Pelavin: Not only will the House Medicare bill fail to fulfill the needs of America's elderly and disabled citizens, it will undermine the program altogether.


Contact:
Alexis Rice or Becca Nagorsky 202-387-2800

WASHINGTON, June 25, 2003 - In a letter today to the House of Representatives, Mark J. Pelavin, Associate Director of the Religious Action Center of Reform Judaism (RAC), urged Representatives to oppose the Prescription Drug and Medicare Modernization Act of 2003 (H.R. 2473), noting, "All seniors deserve better than the substandard coverage offered by H.R. 2473."

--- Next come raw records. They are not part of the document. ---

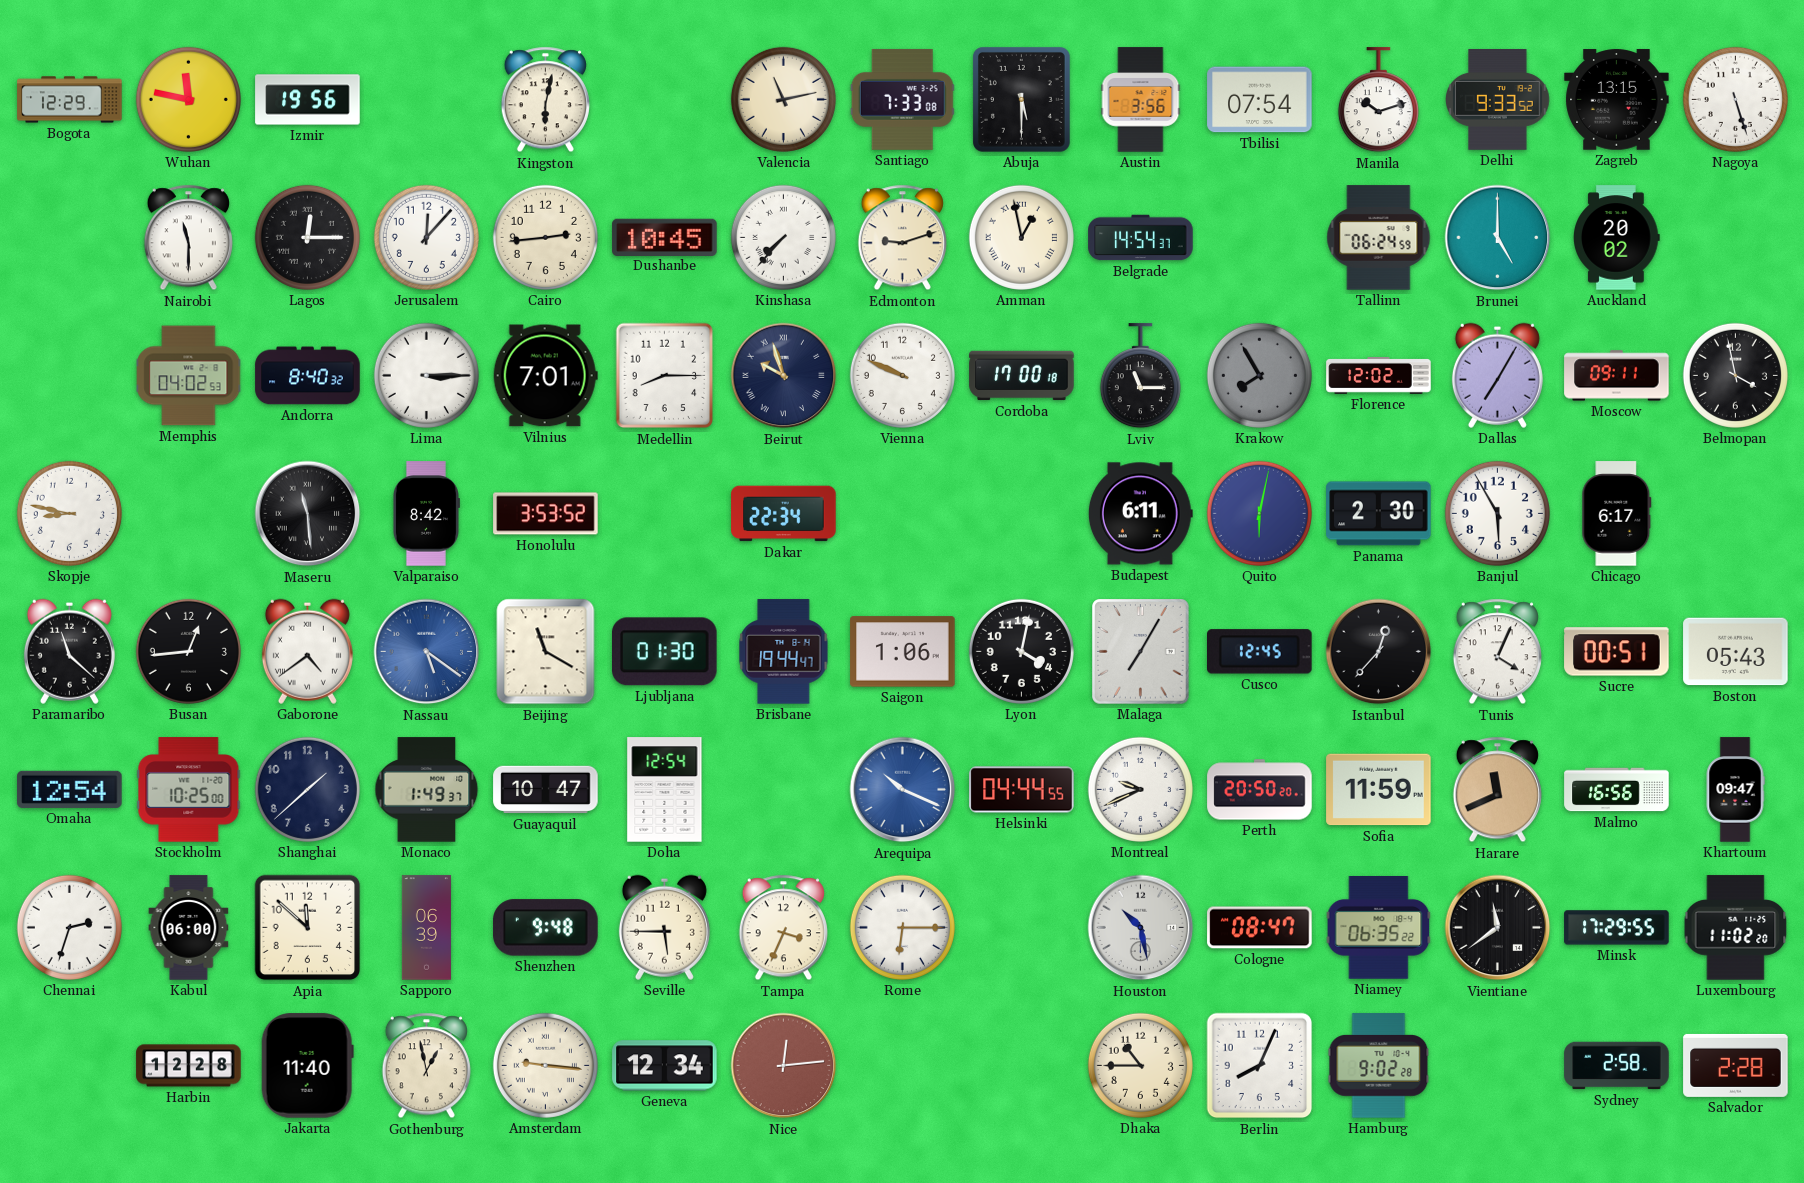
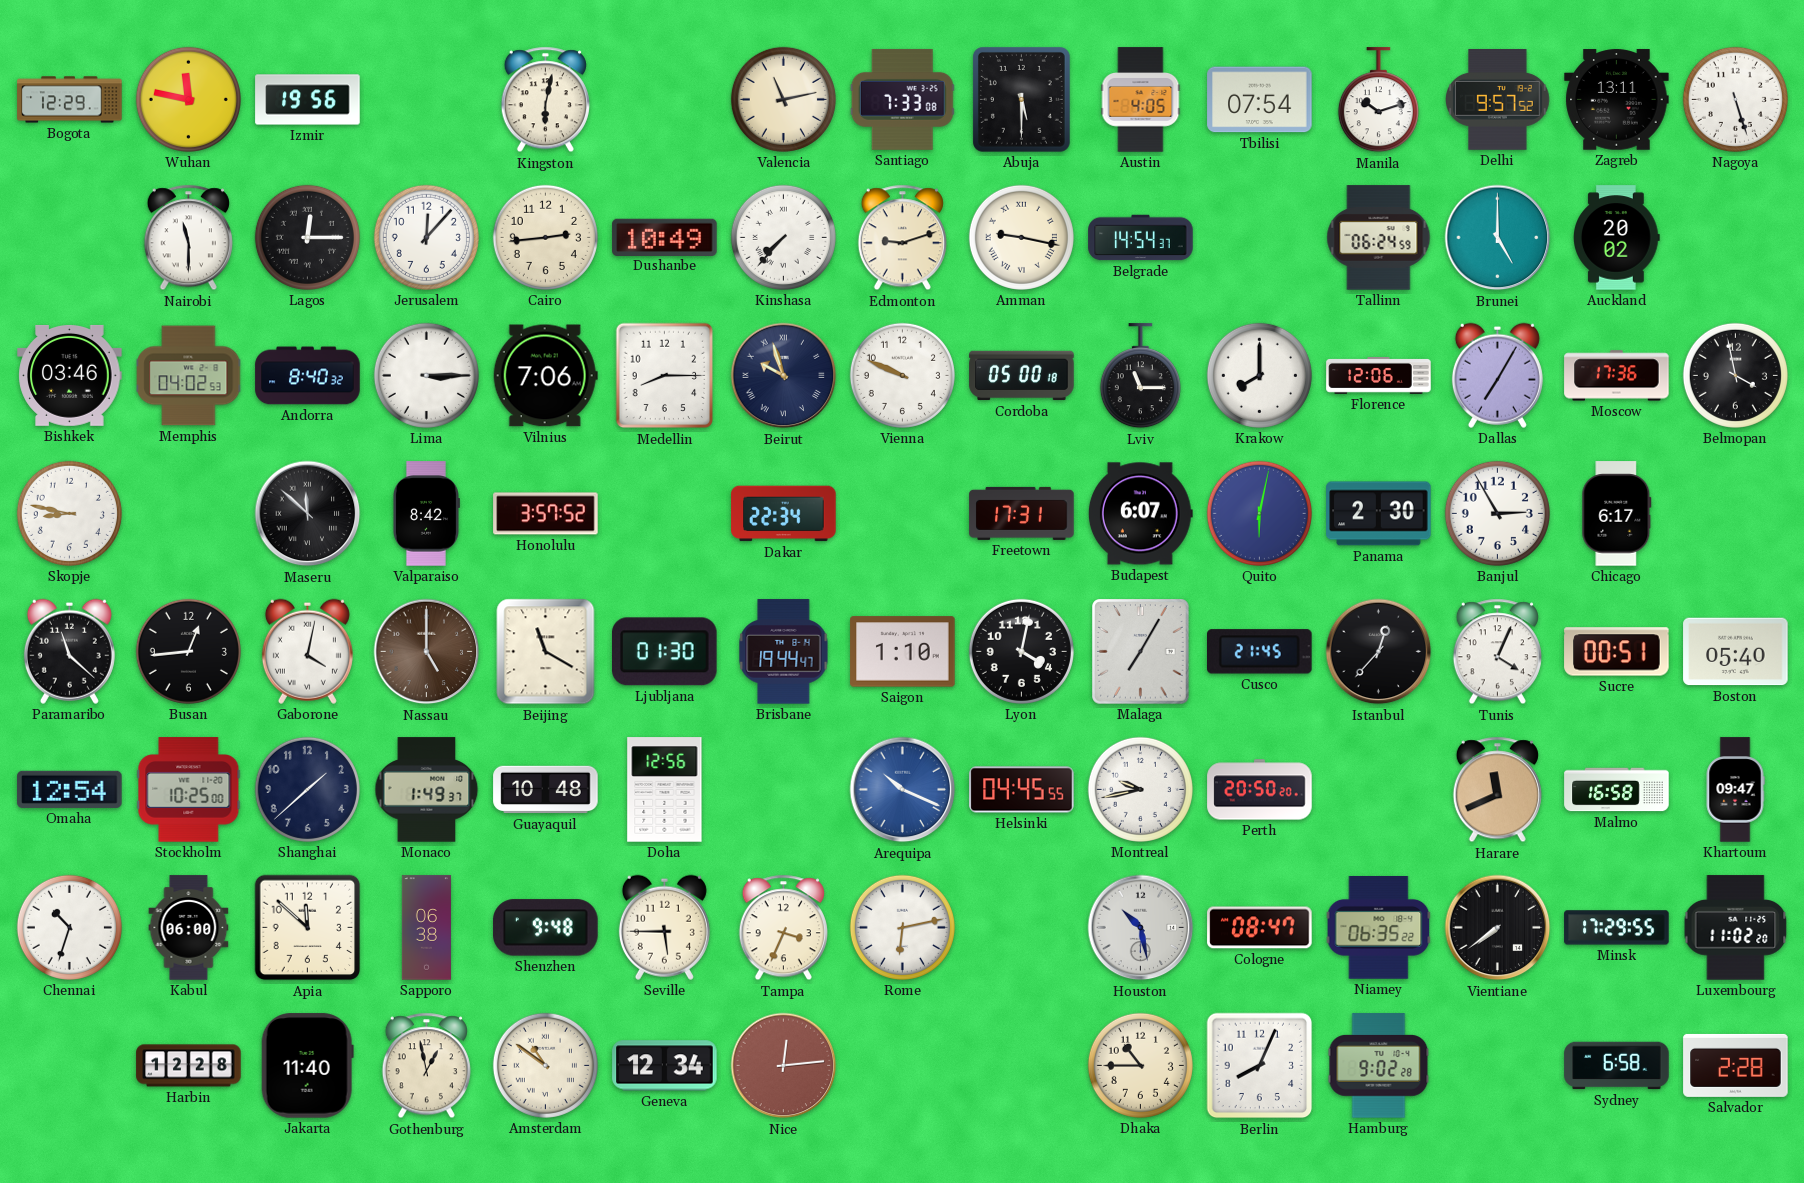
Austin: 3:56 -> 4:05
Delhi: 9:33 -> 9:57
Zagreb: 13:15 -> 13:11
Dushanbe: 10:45 -> 10:49
Amman: 12:58 -> 9:17
Bishkek: none -> 03:46
Vilnius: 7:01 -> 7:06
Cordoba: 17:00 -> 05:00
Krakow: 7:55 -> 8:00
Krakow dial: grey -> white
Florence: 12:02 -> 12:06
Moscow: 09:11 -> 17:36
Maseru: 11:29 -> 11:52
Honolulu: 3:53 -> 3:57
Freetown: none -> 17:31
Budapest: 6:11 -> 6:07
Banjul: 5:55 -> 2:55
Gaborone: 4:39 -> 4:02
Nassau: 5:21 -> 5:00
Nassau dial: blue -> brown
Saigon: 1:06 -> 1:10
Cusco: 12:45 -> 21:45
Boston: 05:43 -> 05:40
Guayaquil: 10:47 -> 10:48
Doha: 12:54 -> 12:56
Helsinki: 04:44 -> 04:45
Montreal: 9:41 -> 9:43
Sofia: 11:59 -> none
Malmo: 16:56 -> 16:58
Chennai: 2:33 -> 10:33
Sapporo: 06:39 -> 06:38
Rome: 6:15 -> 6:13
Vientiane: 11:39 -> 7:39
Amsterdam: 9:16 -> 10:51
Sydney: 2:58 -> 6:58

The complete letter follows:

Dear Representatives:

On behalf of the Union of American Hebrew Congregations (UAHC), whose over 900 congregations encompass 1.5 million Reform Jews, and the Central Conference of American Rabbis (CCAR), representing 1800 Reform rabbis, I write to express our opposition to the Prescription Drug and Medicare Modernization Act of 2003 (H.R. 2473). Because of the high average median age of the Jewish population, this issue disproportionately affects the Jewish community. All seniors deserve better than the substandard coverage offered by H.R. 2473.
According to Jewish tradition, providing health care is not just an obligation of the doctor, but for society as well. It is for this reason that health care is listed first by Maimonides, a prominent 12th century Jewish physician and scholar, on his list of the ten most important communal services that had to be offered by a city to its residents. During the long history of the self-governing Jewish community, almost all such communities set up societies to ensure that all their citizens had access to health care.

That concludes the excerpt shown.